**EXERCISE DESCRIPTION:**
Starting at the first line of the records and stopping at the line that contains "Mediamakarna Grip har även uppdraget", transcribe every line exactly and leave out the pictures.

**SOURCE INFORMATION:**
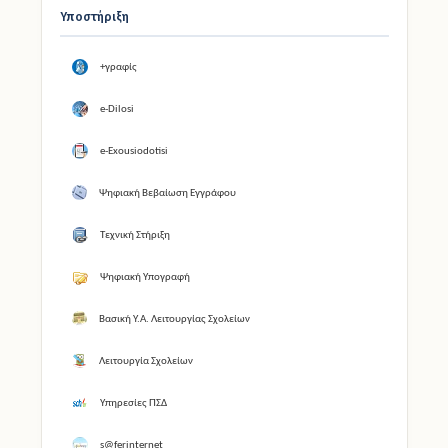
Υποστήριξη
+γραφίς
e-Dilosi
e-Exousiodotisi
Ψηφιακή Βεβαίωση Εγγράφου
Τεχνική Στήριξη
Ψηφιακή Υπογραφή
Βασική Υ.Α. Λειτουργίας Σχολείων
Λειτουργία Σχολείων
Υπηρεσίες ΠΣΔ
s@ferinternet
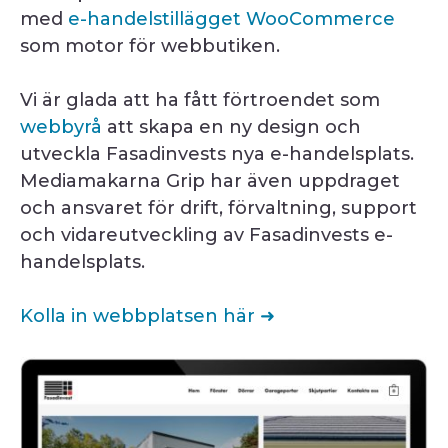
med
e-handelstillägget WooCommerce
som motor för webbutiken.
Vi är glada att ha fått förtroendet som
webbyrå
att skapa en ny design och
utveckla Fasadinvests nya e-handelsplats.
Mediamakarna Grip har även uppdraget
och ansvaret för drift, förvaltning, support
och vidareutveckling av Fasadinvests e-
handelsplats.
Kolla in webbplatsen här ➜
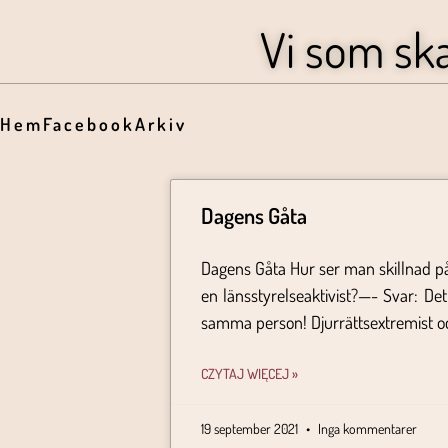
Vi som sk
Hem
Facebook
Arkiv
Dagens Gåta
Dagens Gåta Hur ser man skillnad på
en länsstyrelseaktivist?—- Svar: Det
samma person! Djurrättsextremist o
CZYTAJ WIĘCEJ »
19 september 2021
Inga kommentarer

**PROBLEM SOLUTION:**
Υποστήριξη
+γραφίς
e-Dilosi
e-Exousiodotisi
Ψηφιακή Βεβαίωση Εγγράφου
Τεχνική Στήριξη
Ψηφιακή Υπογραφή
Βασική Υ.Α. Λειτουργίας Σχολείων
Λειτουργία Σχολείων
Υπηρεσίες ΠΣΔ
s@ferinternet
med
e-handelstillägget WooCommerce
som motor för webbutiken.
Vi är glada att ha fått förtroendet som
webbyrå
att skapa en ny design och
utveckla Fasadinvests nya e-handelsplats.
Mediamakarna Grip har även uppdraget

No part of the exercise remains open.